### [What is required]
Since the records include pictures, leave those out while you reproduce exactly and only the lines from the one containing "500 New Jersey Avenue, NW" through the one containing "and slight items", inclusive.

### [Material provided]
###
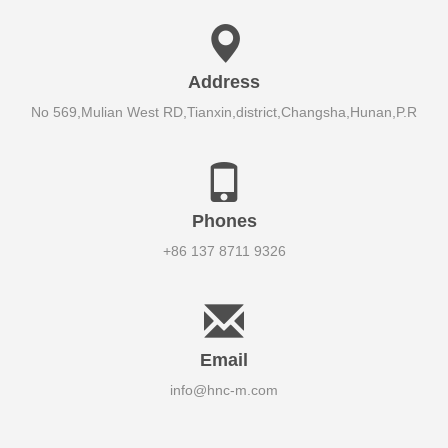
Address
No 569,Mulian West RD,Tianxin,district,Changsha,Hunan,P.R
Phones
+86 137 8711 9326
Email
info@hnc-m.com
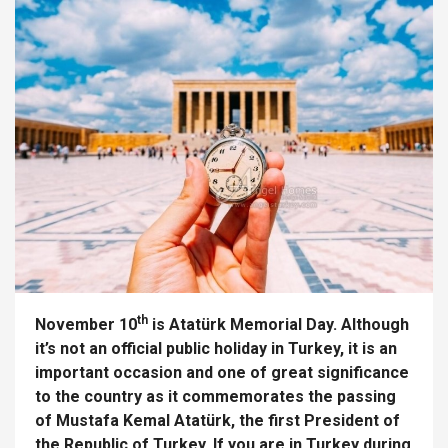
th
November 10
is Atatürk Memorial Day. Although
it’s not an official public holiday in Turkey, it is an
important occasion and one of great significance
to the country as it commemorates the passing
of Mustafa Kemal Atatürk, the first President of
the Republic of Turkey. If you are in Turkey during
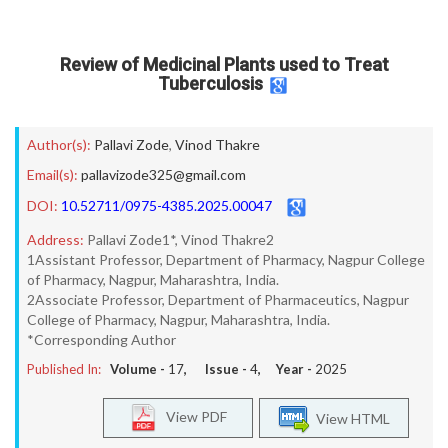
Review of Medicinal Plants used to Treat
Tuberculosis
Author(s):
Pallavi Zode
,
Vinod Thakre
Email(s):
pallavizode325@gmail.com
DOI:
10.52711/0975-4385.2025.00047
Address:
Pallavi Zode1*, Vinod Thakre2
1Assistant Professor, Department of Pharmacy, Nagpur College
of Pharmacy, Nagpur, Maharashtra, India.
2Associate Professor, Department of Pharmaceutics, Nagpur
College of Pharmacy, Nagpur, Maharashtra, India.
*Corresponding Author
Published In:
Volume -
17
, Issue -
4
, Year -
2025
View PDF
View HTML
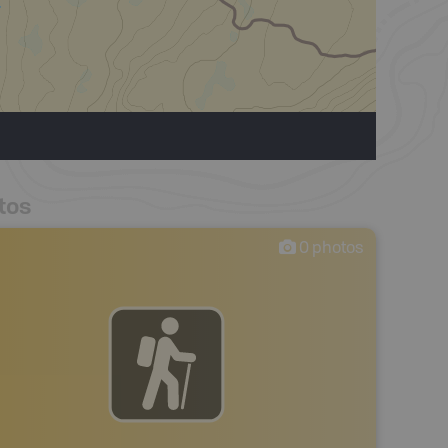
tos
0
photos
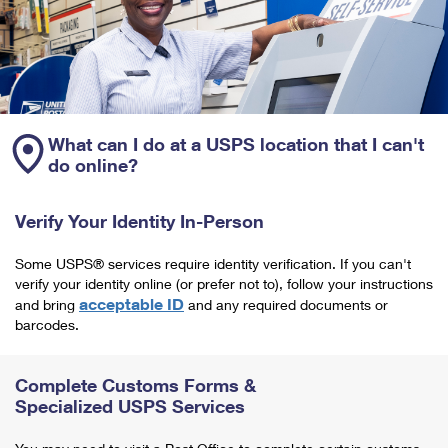
What can I do at a USPS location that I can't
do online?
Verify Your Identity In-Person
Some USPS® services require identity verification. If you can't
verify your identity online (or prefer not to), follow your instructions
acceptable ID
and bring
and any required documents or
barcodes.
Complete Customs Forms &
Specialized USPS Services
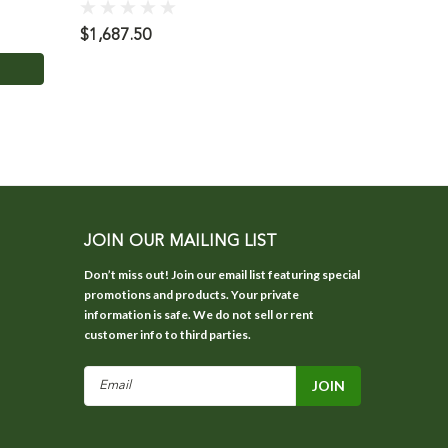
$1,687.50
$12.95
JOIN OUR MAILING LIST
Don’t miss out! Join our email list featuring special
promotions and products. Your private
information is safe. We do not sell or rent
customer info to third parties.
Email
Address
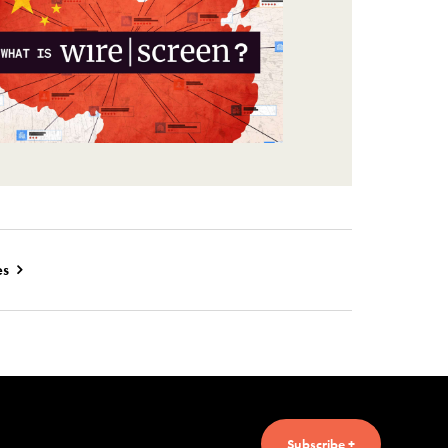
es
Subscribe +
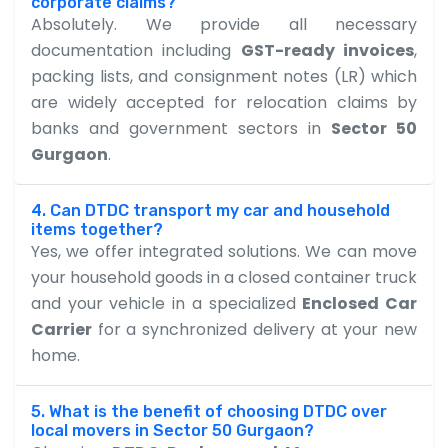
corporate claims?
Absolutely. We provide all necessary
documentation including
GST-ready invoices
,
packing lists, and consignment notes (LR) which
are widely accepted for relocation claims by
banks and government sectors in
Sector 50
Gurgaon
.
4. Can DTDC transport my car and household
items together?
Yes, we offer integrated solutions. We can move
your household goods in a closed container truck
and your vehicle in a specialized
Enclosed Car
Carrier
for a synchronized delivery at your new
home.
5. What is the benefit of choosing DTDC over
local movers in Sector 50 Gurgaon?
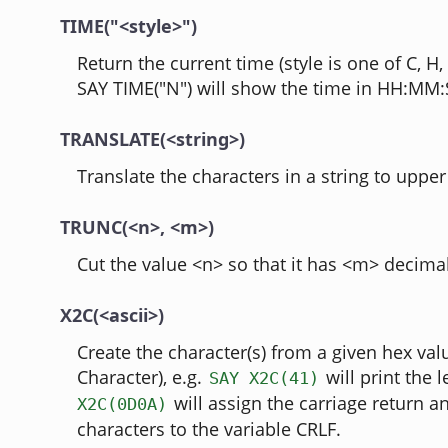
TIME("<style>")
Return the current time (style is one of C, H, L
SAY TIME("N") will show the time in HH:MM:
TRANSLATE(<string>)
Translate the characters in a string to upper
TRUNC(<n>, <m>)
Cut the value <n> so that it has <m> decimal
X2C(<ascii>)
Create the character(s) from a given hex val
Character), e.g.
will print the l
SAY X2C(41)
will assign the carriage return a
X2C(0D0A)
characters to the variable CRLF.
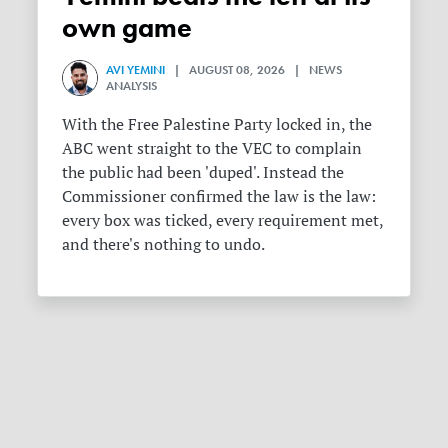
own game
AVI YEMINI
| AUGUST 08, 2026 | NEWS
ANALYSIS
With the Free Palestine Party locked in, the
ABC went straight to the VEC to complain
the public had been 'duped'. Instead the
Commissioner confirmed the law is the law:
every box was ticked, every requirement met,
and there's nothing to undo.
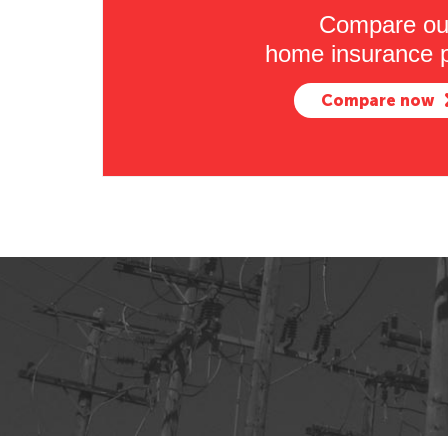
Compare ou
home insurance p
Compare now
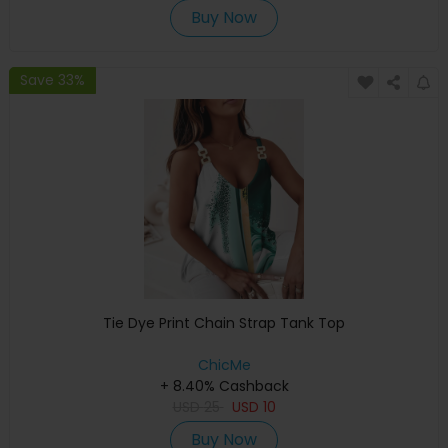
Buy Now
Save 33%
Tie Dye Print Chain Strap Tank Top
ChicMe
+ 8.40% Cashback
USD
25
USD
10
Buy Now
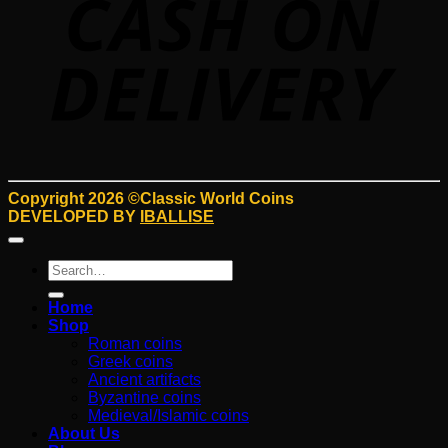
Copyright 2026 ©Classic World Coins
DEVELOPED BY
IBALLISE
Search
for:
Home
Shop
Roman coins
Greek coins
Ancient artifacts
Byzantine coins
Medieval/Islamic coins
About Us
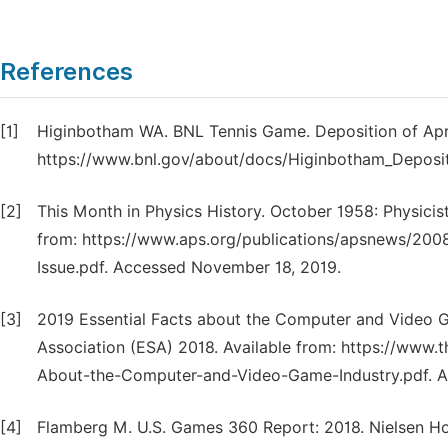
References
[1]
Higinbotham WA. BNL Tennis Game. Deposition of April
https://www.bnl.gov/about/docs/Higinbotham_Deposit
[2]
This Month in Physics History. October 1958: Physicist
from: https://www.aps.org/publications/apsnews/20
Issue.pdf. Accessed November 18, 2019.
[3]
2019 Essential Facts about the Computer and Video 
Association (ESA) 2018. Available from: https://www
About-the-Computer-and-Video-Game-Industry.pdf. A
[4]
Flamberg M. U.S. Games 360 Report: 2018. Nielsen Hol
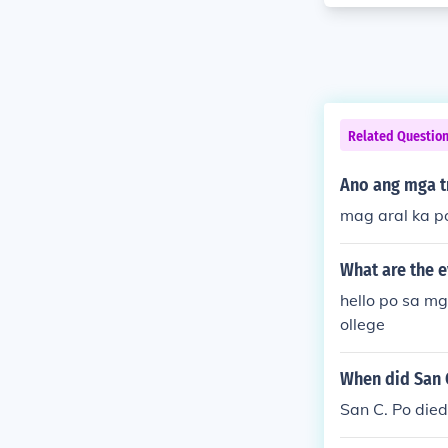
Related Questio
Ano ang mga t
mag aral ka p
What are the 
hello po sa m
ollege
When did San C
San C. Po died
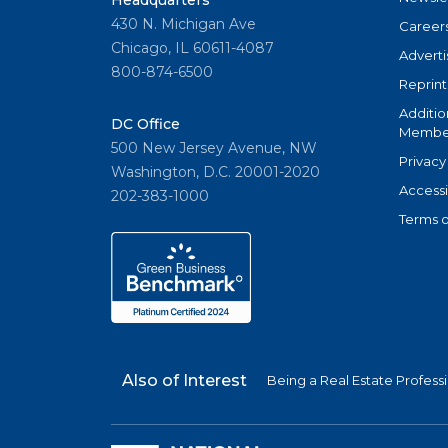
Headquarters
430 N. Michigan Ave
Career
Chicago, IL 60611-4087
Adverti
800-874-6500
Reprint
Additio
DC Office
Member
500 New Jersey Avenue, NW
Privacy
Washington, D.C. 20001-2020
Accessi
202-383-1000
Terms o
Also of Interest
Being a Real Estate Profess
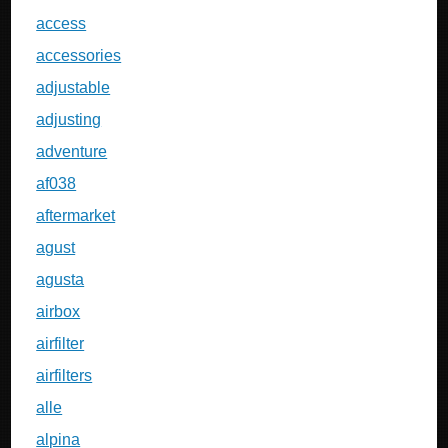
access
accessories
adjustable
adjusting
adventure
af038
aftermarket
agust
agusta
airbox
airfilter
airfilters
alle
alpina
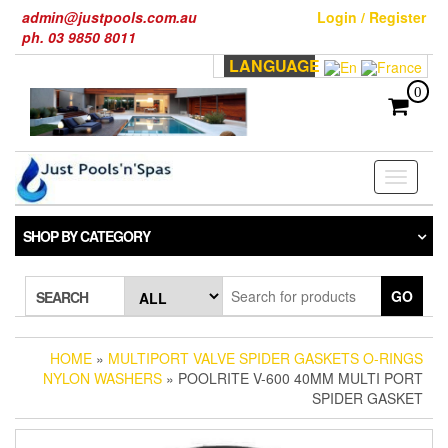
Skip
admin@justpools.com.au
Login / Register
to
ph. 03 9850 8011
the
LANGUAGE
content
0
Toggle
navigati
SHOP BY CATEGORY
GO
SEARCH
HOME
»
MULTIPORT VALVE SPIDER GASKETS O-RINGS
NYLON WASHERS
» POOLRITE V-600 40MM MULTI PORT
SPIDER GASKET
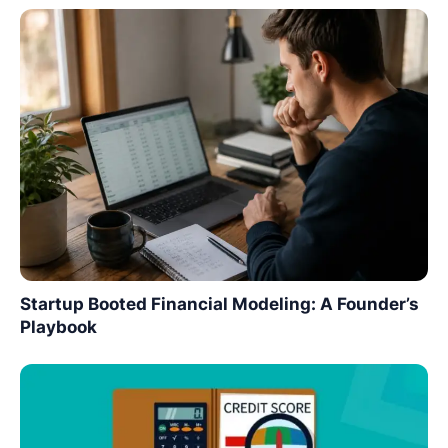
Startup Booted Financial Modeling: A Founder’s
Playbook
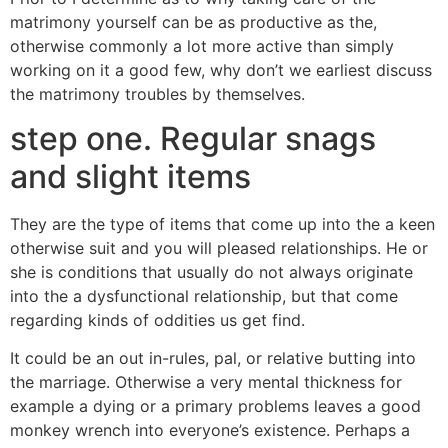
matrimony yourself can be as productive as the,
otherwise commonly a lot more active than simply
working on it a good few, why don’t we earliest discuss
the matrimony troubles by themselves.
step one. Regular snags
and slight items
They are the type of items that come up into the a keen
otherwise suit and you will pleased relationships. He or
she is conditions that usually do not always originate
into the a dysfunctional relationship, but that come
regarding kinds of oddities us get find.
It could be an out in-rules, pal, or relative butting into
the marriage. Otherwise a very mental thickness for
example a dying or a primary problems leaves a good
monkey wrench into everyone’s existence. Perhaps a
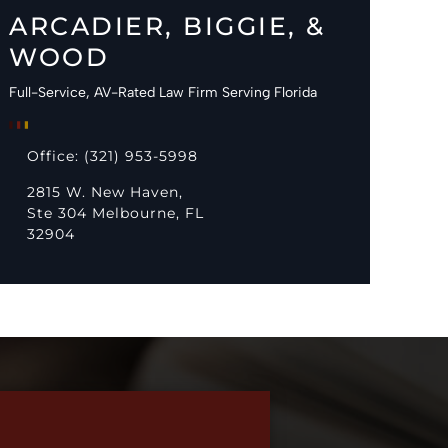
ARCADIER, BIGGIE, &
WOOD
Full-Service, AV-Rated Law Firm Serving Florida
Office: (321) 953-5998
2815 W. New Haven,
Ste 304 Melbourne, FL
32904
###
### [Exercise output]
500 New Jersey Avenue, NW
Privacy
Washington, D.C. 20001-2020
Accessi
202-383-1000
Terms o
Also of Interest
Being a Real Estate Profess
access
accessories
adjustable
adjusting
adventure
af038
aftermarket
agust
agusta
airbox
airfilter
airfilters
alle
alpina
Skip
admin@justpools.com.au
Login / Register
to
ph. 03 9850 8011
the
LANGUAGE
content
0
Toggle
navigati
SHOP BY CATEGORY
GO
SEARCH
HOME
»
MULTIPORT VALVE SPIDER GASKETS O-RINGS
NYLON WASHERS
» POOLRITE V-600 40MM MULTI PORT
SPIDER GASKET
Startup Booted Financial Modeling: A Founder’s
Playbook
matrimony yourself can be as productive as the,
otherwise commonly a lot more active than simply
working on it a good few, why don’t we earliest discuss
the matrimony troubles by themselves.
step one. Regular snags
and slight items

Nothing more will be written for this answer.